His graduation in the spring of 1995 was a non-event for him. His life changed very little—except now he no longer had to take the tests. Other kids were going off to college or to Oklahoma City to get a job, or they started working full-time with their family. Desmond wanted desperately to escape, to start fresh somewhere. But he needed money to do that, so he began saving every penny he could. By January of 1996, the dented coffee can he kept in his mattress held $2,685. It was the sum total of every dollar to his name, and he was about to spend it on a device he hoped would change his life—and allow him to leave Oklahoma and the rigs behind for good.
Chapter 48
There were always two people outside Desmond’s cell: one working the laptop with the slide show, asking questions, another typing and filming him.
He had concluded that enlisting the help of one of the interrogators was his only chance of escape.
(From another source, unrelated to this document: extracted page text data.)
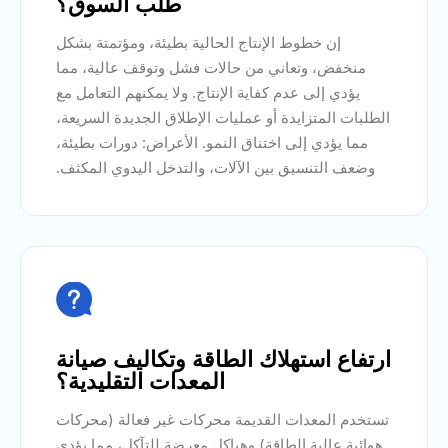
طلب السوق؟
إن خطوط الإنتاج الحالية بطيئة، ومؤتمتة بشكل
منخفض، وتعاني من حالات فشل وتوقف عالية، مما
يؤدي إلى عدم كفاية الإنتاج. ولا يمكنهم التعامل مع
الطلبات المتزايدة أو عمليات الإطلاق الجديدة السريعة،
مما يؤدي إلى اختناق النمو. الأعراض: دورات بطيئة،
وضعف التنسيق بين الآلات، والتدخل اليدوي المكثف.

ارتفاع استهلاك الطاقة وتكاليف صيانة
المعدات التقليدية؟
تستخدم المعدات القديمة محركات غير فعالة (محركات
هوائية عالية الطاقة) وهياكل معرضة للتآكل، مما يؤدي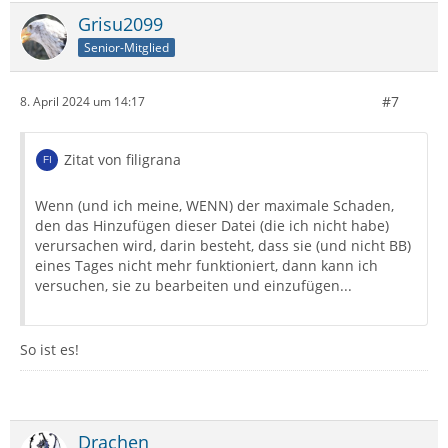
Grisu2099
Senior-Mitglied
#7
8. April 2024 um 14:17
Zitat von filigrana
Wenn (und ich meine, WENN) der maximale Schaden,
den das Hinzufügen dieser Datei (die ich nicht habe)
verursachen wird, darin besteht, dass sie (und nicht BB)
eines Tages nicht mehr funktioniert, dann kann ich
versuchen, sie zu bearbeiten und einzufügen...
So ist es!
Drachen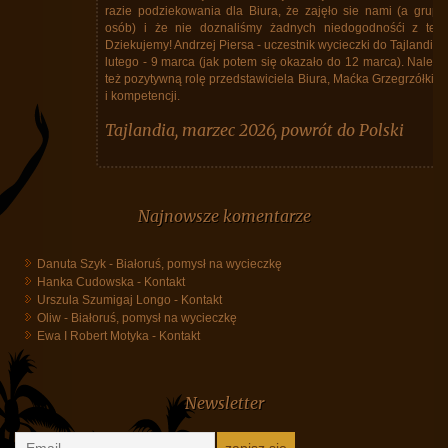
razie podziekowania dla Biura, że zajęło sie nami (a grupa spora, 40
osób) i że nie doznaliśmy żadnych niedogodnośći z tego powodu.
Dziekujemy! Andrzej Piersa - uczestnik wycieczki do Tajlandii w dniach 25
lutego - 9 marca (jak potem się okazało do 12 marca). Należy podkreślić
też pozytywną rolę przedstawiciela Biura, Maćka Grzegrzółki, siła spokoju
i kompetencji.
Tajlandia, marzec 2026, powrót do Polski
Najnowsze komentarze
Danuta Szyk
-
Białoruś, pomysł na wycieczkę
Hanka Cudowska
-
Kontakt
Urszula Szumigaj Longo
-
Kontakt
Oliw
-
Białoruś, pomysł na wycieczkę
Ewa I Robert Motyka
-
Kontakt
Newsletter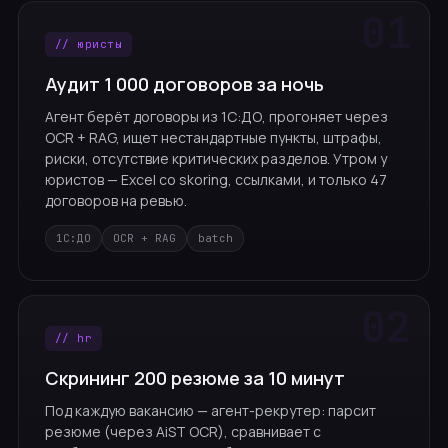
// юристы
Аудит 1 000 договоров за ночь
Агент берёт договоры из 1С:ДО, прогоняет через
OCR + RAG, ищет нестандартные пункты, штрафы,
риски, отсутствие критических разделов. Утром у
юристов — Excel со skoring, ссылками, и только 47
договоров на ревью.
1С:ДО
OCR + RAG
batch
// hr
Скрининг 200 резюме за 10 минут
Под каждую вакансию — агент-рекрутер: парсит
резюме (через AiST OCR), сравнивает с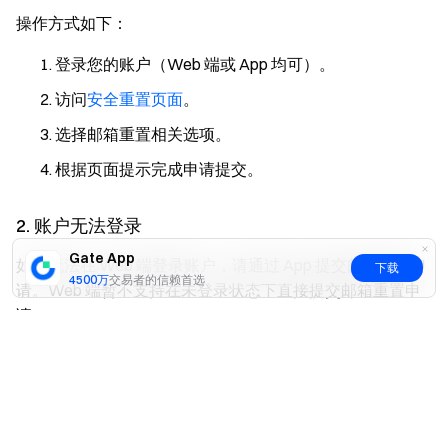
操作方式如下：
登录您的账户（Web 端或 App 均可）。
访问
安全重置页面
。
选择邮箱重置相关选项。
根据页面提示完成申请提交。
2. 账户无法登录
Gate App
如您无法在 Web 端登录账户，请通过 App 提交邮箱重置申
下载
4500万
交易者的信赖首选
请。Web 端暂不支持在未登录状态下直接提交邮箱重置申
请。
是
否
请按照以下步骤操作：
打开 Gate App。
输入邮箱、用户名或手机号及密码，点击登录。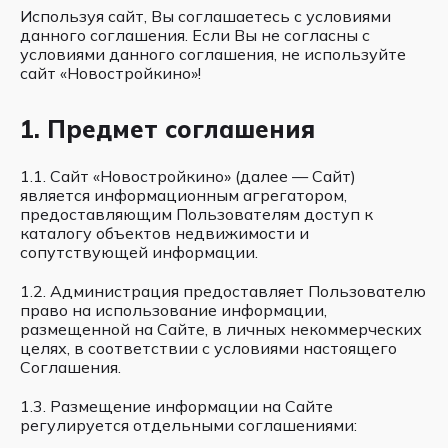
Используя сайт, Вы соглашаетесь с условиями
данного соглашения. Если Вы не согласны с
условиями данного соглашения, не используйте
сайт «Новостройкино»!
1. Предмет соглашения
1.1. Сайт «Новостройкино» (далее — Сайт)
является информационным агрегатором,
предоставляющим Пользователям доступ к
каталогу объектов недвижимости и
сопутствующей информации.
1.2. Администрация предоставляет Пользователю
право на использование информации,
размещенной на Сайте, в личных некоммерческих
целях, в соответствии с условиями настоящего
Соглашения.
1.3. Размещение информации на Сайте
регулируется отдельными соглашениями:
The cell was well designed and constructed; brute force wouldn’t free him. His first step was developing a profile of the captor he would turn. He had set about searching for any weaknesses or strongly held beliefs he could exploit, but thus far, his attempts to extract such information had fallen on deaf ears. He sensed Conner’s hand in prohibiting the interrogators from speaking with him. None of them ever answered his personal questions. In fact, they became nervous when he addressed them personally—more nervous than they already were. And with each failed attempt, he felt his chances of escape slipping away.
He had taken note of several terms that had struck him as vaguely familiar: “Do you remember the Zeno Society?” they had asked.
“No.”
“The Order of Citium?”
He lied again. He did know the term, but he didn’t know how or what it meant.